The method find_neighbor starts with the player to the immediate left and continues around the circle until it finds a player that still has cards:

class OldMaidGame(CardGame):
    ...
    def find_neighbor(self, i):
        numHands = len(self.hands)
        for next in range(1,numHands):
            neighbor = (i + next) % numHands
            if not self.hands[neighbor].is_empty():
                return neighbor

If find_neighbor ever went all the way around the circle without finding cards, it would return None and cause an error elsewhere in the program. Fortunately, we can prove that that will never happen (as long as the end of the game is detected correctly).

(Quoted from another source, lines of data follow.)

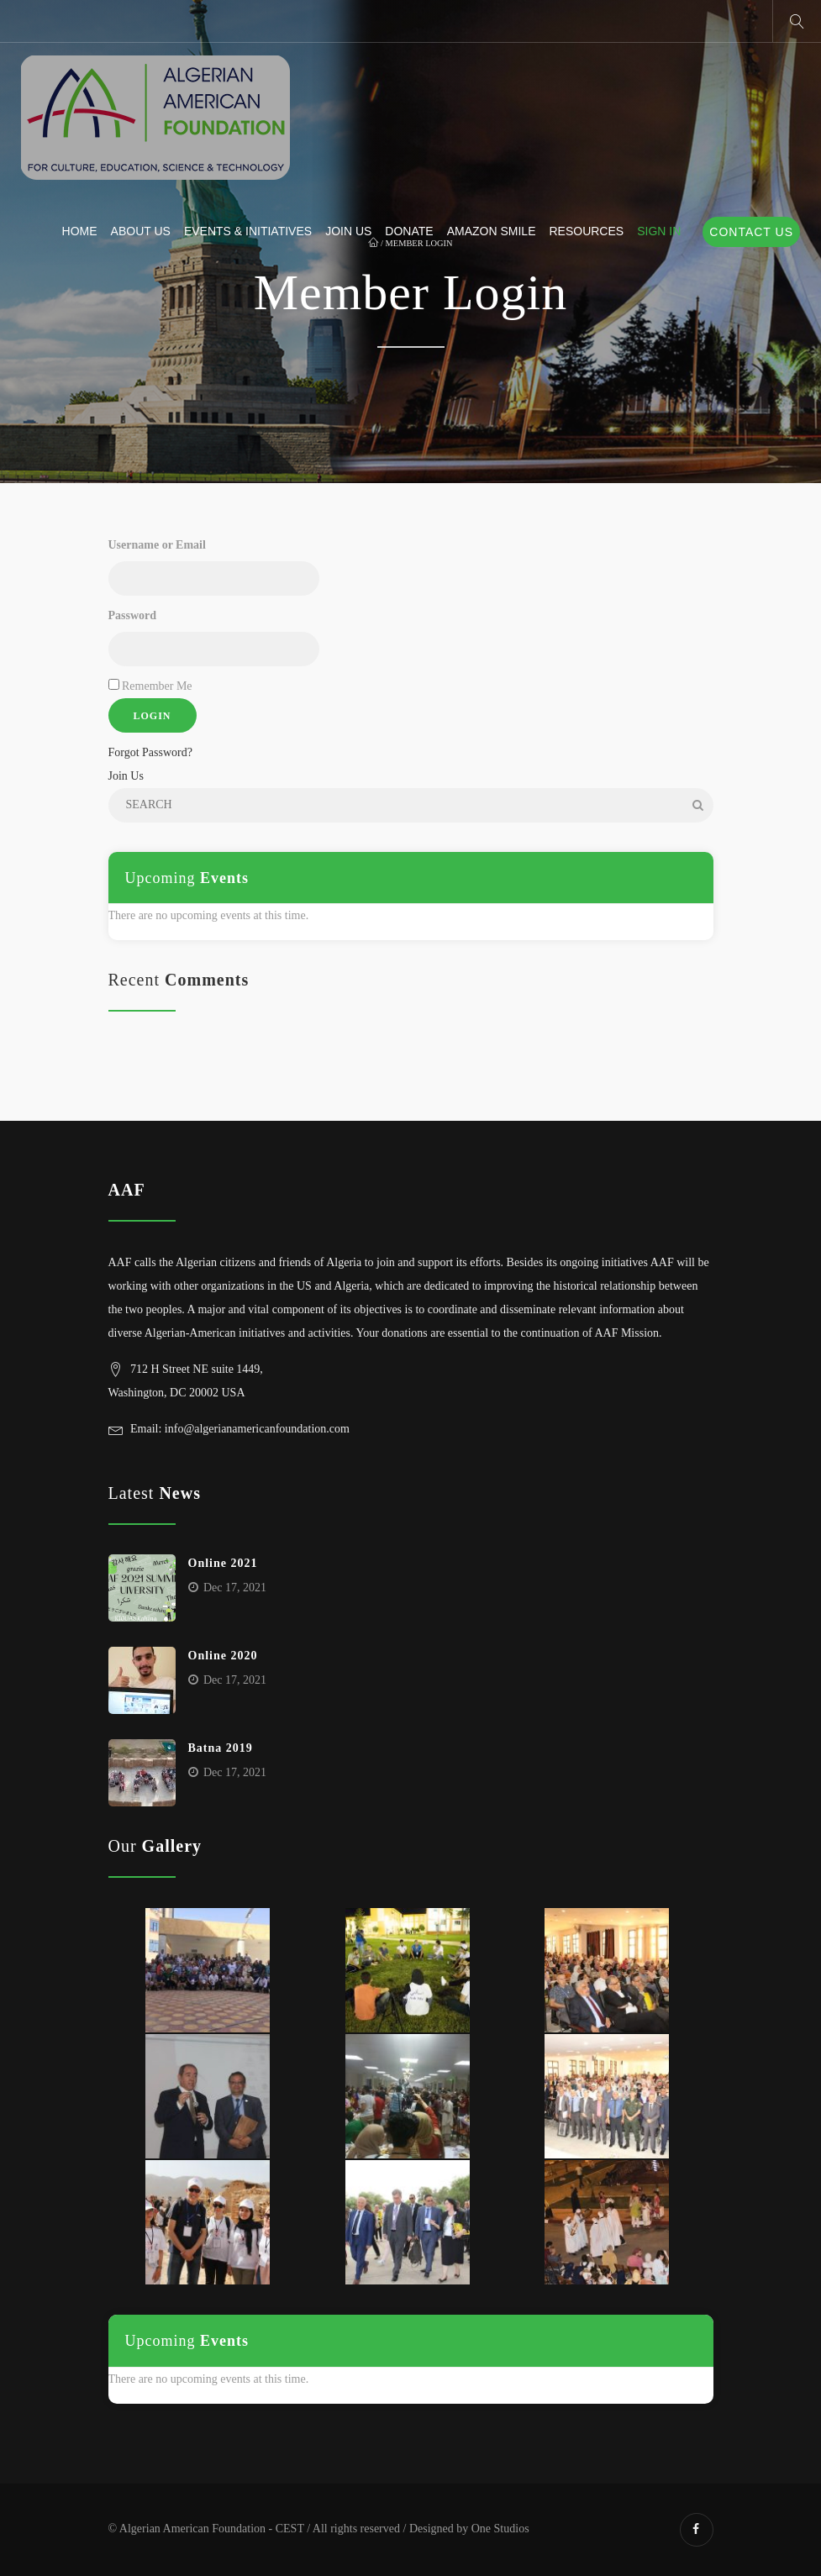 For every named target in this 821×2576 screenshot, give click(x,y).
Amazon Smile (491, 231)
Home (79, 231)
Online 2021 (223, 1563)
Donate (409, 231)
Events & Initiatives (248, 231)
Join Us (348, 231)
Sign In (659, 231)
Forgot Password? (150, 752)
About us (141, 231)
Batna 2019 (220, 1748)
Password (132, 615)
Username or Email (157, 545)
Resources (586, 231)
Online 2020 (223, 1655)
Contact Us (751, 232) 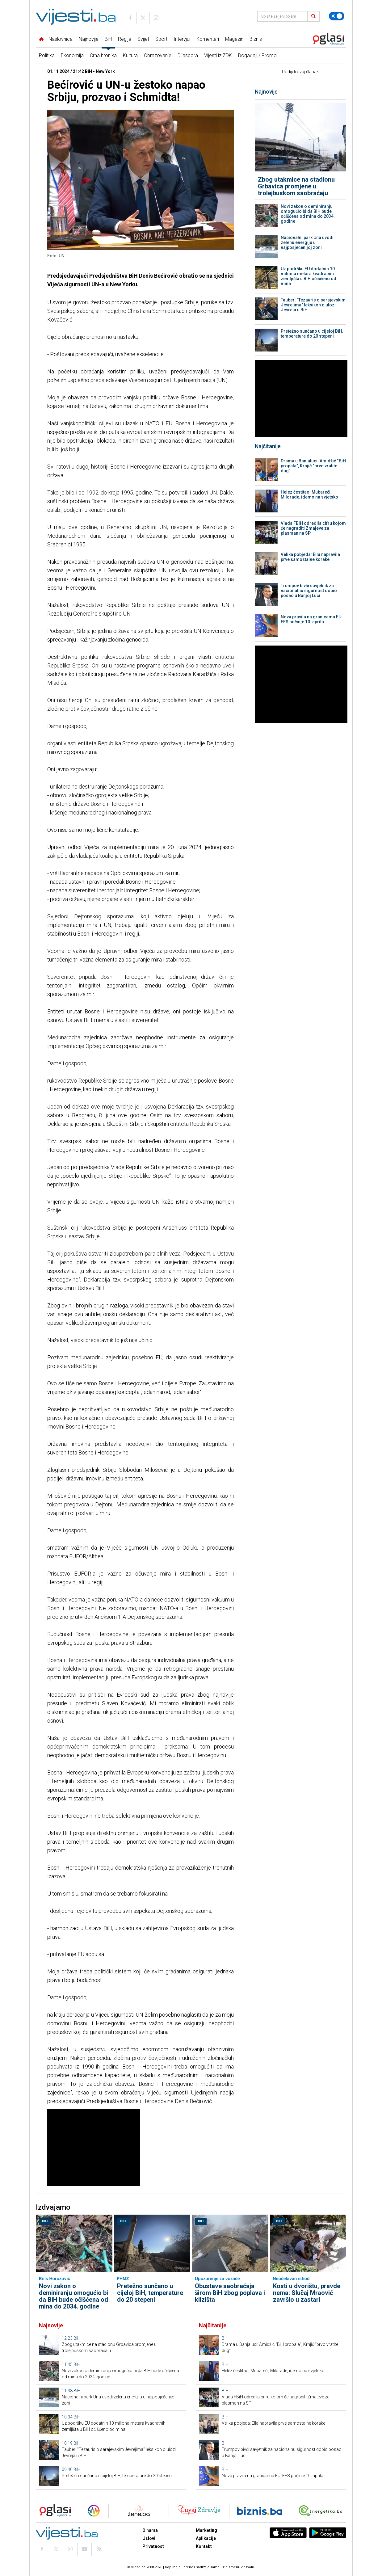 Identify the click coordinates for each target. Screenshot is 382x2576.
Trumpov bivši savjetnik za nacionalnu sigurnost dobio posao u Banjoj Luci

We have omitted the print_hands method. You can write that one yourself.

The following output is from a truncated form of the game where only the top fifteen cards (tens and higher) were dealt to three players. With this small deck, play stops after seven matches instead of twenty-five.

>>> import cards
>>> game = cards.OldMaidGame()
>>> game.play(["Allen","Jeff","Chris"])
---------- Cards have been dealt
Hand Allen contains
King of Hearts
 Jack of Clubs
  Queen of Spades
   King of Spades
    10 of Diamonds

Hand Jeff contains
Queen of Hearts
 Jack of Spades
  Jack of Hearts
   King of Diamonds
    Queen of Diamonds

Hand Chris contains
Jack of Diamonds
 King of Clubs
  10 of Spades
   10 of Hearts
    10 of Clubs

Hand Jeff: Queen of Hearts matches Queen of Diamonds
Hand Chris: 10 of Spades matches 10 of Clubs
---------- Matches discarded, play begins
Hand Allen contains
King of Hearts
 Jack of Clubs
  Queen of Spades
   King of Spades
    10 of Diamonds

Hand Jeff contains
Jack of Spades
 Jack of Hearts
  King of Diamonds

Hand Chris contains
Jack of Diamonds
 King of Clubs
  10 of Hearts

Hand Allen picked King of Diamonds
Hand Allen: King of Hearts matches King of Diamonds
Hand Jeff picked 10 of Hearts
Hand Chris picked Jack of Clubs
Hand Allen picked Jack of Hearts
Hand Jeff picked Jack of Diamonds
Hand Chris picked Queen of Spades
Hand Allen picked Jack of Diamonds
Hand Allen: Jack of Hearts matches Jack of Diamonds
Hand Jeff picked King of Clubs
Hand Chris picked King of Spades
Hand Allen picked 10 of Hearts
Hand Allen: 10 of Diamonds matches 10 of Hearts
Hand Jeff picked Queen of Spades
Hand Chris picked Jack of Spades
Hand Chris: Jack of Clubs matches Jack of Spades
Hand Jeff picked King of Spades
Hand Jeff: King of Clubs matches King of Spades
---------- Game is Over
Hand Allen is empty

Hand Jeff contains
Queen of Spades

Hand Chris is empty

So Jeff loses.

8.16. Glossary

encode
To represent one set of values using another set of values by constructing a mapping between them.
class attribute
A variable that is defined inside a class definition but outside any method. Class attributes are accessible from any method in the class and are shared by all instances of the class.
accumulator
A variable used in a loop to accumulate a series of values, such as by concatenating them onto a string or adding them to a running sum.
inheritance
The ability to define a new class that is a modified version of a previously defined class.
parent class
The class from which a child class inherits.
child class
A new class created by inheriting from an existing class; also called a subclass.